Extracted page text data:
+ + +

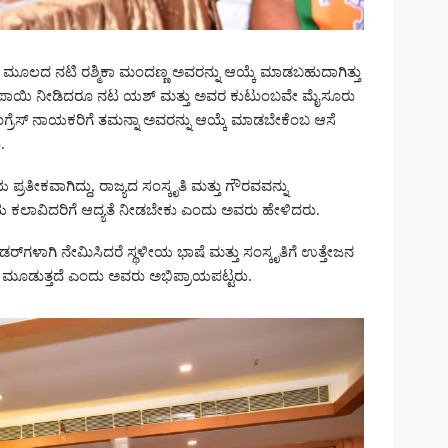
ಲದ ನಟಿ ರಶ್ಮಿಕಾ ಮಂದಣ್ಣ ಅವರನ್ನು ಆಯ್ಕೆ ಮಾಡಬಹುದಾಗಿತ್ತು
ಪಾಯಿ ನೀಡಿದರೂ ನಟ ಯಶ್ ಮತ್ತು ಅವರ ಕುಟುಂಬವೇ ಮೈಸೂರು
ಾಂಗ್ರೆಸ್ ನಾಯಕರಿಗೆ ತಮನ್ನಾ ಅವರನ್ನು ಆಯ್ಕೆ ಮಾಡಬೇಕೆಂಬ ಆಸೆ
.
ೀಕವಾಗಿದ್ದು, ರಾಜ್ಯದ ಸಂಸ್ಕೃತಿ ಮತ್ತು ಗೌರವವನ್ನು
ಸ್ಥಳೀಯ ಕಲಾವಿದರಿಗೆ ಆದ್ಯತೆ ನೀಡಬೇಕು ಎಂದು ಅವರು ಹೇಳಿದರು.
ಾಸಿಡರ್‌ಗಳಾಗಿ ನೇಮಿಸಿದರೆ ಸ್ಥಳೀಯ ಭಾಷೆ ಮತ್ತು ಸಂಸ್ಕೃತಿಗೆ ಉತ್ತೇಜನ
ನೆ ಮೂಡುತ್ತದೆ ಎಂದು ಅವರು ಅಭಿಪ್ರಾಯಪಟ್ಟರು.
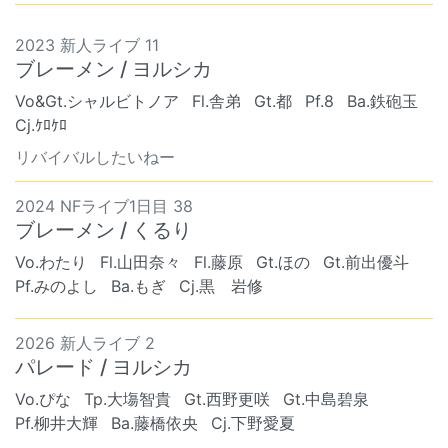
2023 新人ライブ 11
ブレーメン / ヨルシカ
Vo&Gt.シャルビトノア
Fl.舎弟
Gt.都
Pf.8
Ba.鉄砲玉
Cj.ｹﾛｹﾛ
リバイバルしたいねー
2024 NFライブ1日目 38
ブレーメン / くるり
Vo.わたり
Fl.山田奈々
Fl.藤原
Gt.ほの
Gt.前出優斗
Pf.みのよし
Ba.もぎ
Cj.黒 岩修
2026 新人ライブ 2
パレード / ヨルシカ
Vo.ぴな
Tp.大塲智貴
Gt.西野更咲
Gt.中島碧泉
Pf.柳井大輝
Ba.藤橋依央
Cj.下野愛夏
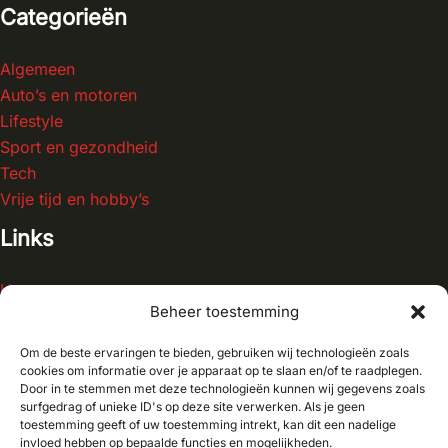
Categorieën
Algemeen
Auto’s en motoren
Lifestyle
Sport en gezondheid
Tech
Vrije tijd en hobby’s
Links
Home
Beheer toestemming
Blog
Contact
Om de beste ervaringen te bieden, gebruiken wij technologieën zoals
Over ons
cookies om informatie over je apparaat op te slaan en/of te raadplegen.
Door in te stemmen met deze technologieën kunnen wij gegevens zoals
surfgedrag of unieke ID's op deze site verwerken. Als je geen
toestemming geeft of uw toestemming intrekt, kan dit een nadelige
invloed hebben op bepaalde functies en mogelijkheden.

+ + +

Your assignment:
Write out every record above exactly, leaving no picture in the result.

Exercise answer:
ಲದ ನಟಿ ರಶ್ಮಿಕಾ ಮಂದಣ್ಣ ಅವರನ್ನು ಆಯ್ಕೆ ಮಾಡಬಹುದಾಗಿತ್ತು
ಪಾಯಿ ನೀಡಿದರೂ ನಟ ಯಶ್ ಮತ್ತು ಅವರ ಕುಟುಂಬವೇ ಮೈಸೂರು
ಾಂಗ್ರೆಸ್ ನಾಯಕರಿಗೆ ತಮನ್ನಾ ಅವರನ್ನು ಆಯ್ಕೆ ಮಾಡಬೇಕೆಂಬ ಆಸೆ
.
ೀಕವಾಗಿದ್ದು, ರಾಜ್ಯದ ಸಂಸ್ಕೃತಿ ಮತ್ತು ಗೌರವವನ್ನು
ಸ್ಥಳೀಯ ಕಲಾವಿದರಿಗೆ ಆದ್ಯತೆ ನೀಡಬೇಕು ಎಂದು ಅವರು ಹೇಳಿದರು.
ಾಸಿಡರ್‌ಗಳಾಗಿ ನೇಮಿಸಿದರೆ ಸ್ಥಳೀಯ ಭಾಷೆ ಮತ್ತು ಸಂಸ್ಕೃತಿಗೆ ಉತ್ತೇಜನ
ನೆ ಮೂಡುತ್ತದೆ ಎಂದು ಅವರು ಅಭಿಪ್ರಾಯಪಟ್ಟರು.
2023 新人ライブ 11
ブレーメン / ヨルシカ
Vo&Gt.シャルビトノア
Fl.舎弟
Gt.都
Pf.8
Ba.鉄砲玉
Cj.ｹﾛｹﾛ
リバイバルしたいねー
2024 NFライブ1日目 38
ブレーメン / くるり
Vo.わたり
Fl.山田奈々
Fl.藤原
Gt.ほの
Gt.前出優斗
Pf.みのよし
Ba.もぎ
Cj.黒 岩修
2026 新人ライブ 2
パレード / ヨルシカ
Vo.ぴな
Tp.大塲智貴
Gt.西野更咲
Gt.中島碧泉
Pf.柳井大輝
Ba.藤橋依央
Cj.下野愛夏
Categorieën
Algemeen
Auto’s en motoren
Lifestyle
Sport en gezondheid
Tech
Vrije tijd en hobby’s
Links
Home
Beheer toestemming
Blog
Contact
Om de beste ervaringen te bieden, gebruiken wij technologieën zoals
Over ons
cookies om informatie over je apparaat op te slaan en/of te raadplegen.
Door in te stemmen met deze technologieën kunnen wij gegevens zoals
surfgedrag of unieke ID's op deze site verwerken. Als je geen
toestemming geeft of uw toestemming intrekt, kan dit een nadelige
invloed hebben op bepaalde functies en mogelijkheden.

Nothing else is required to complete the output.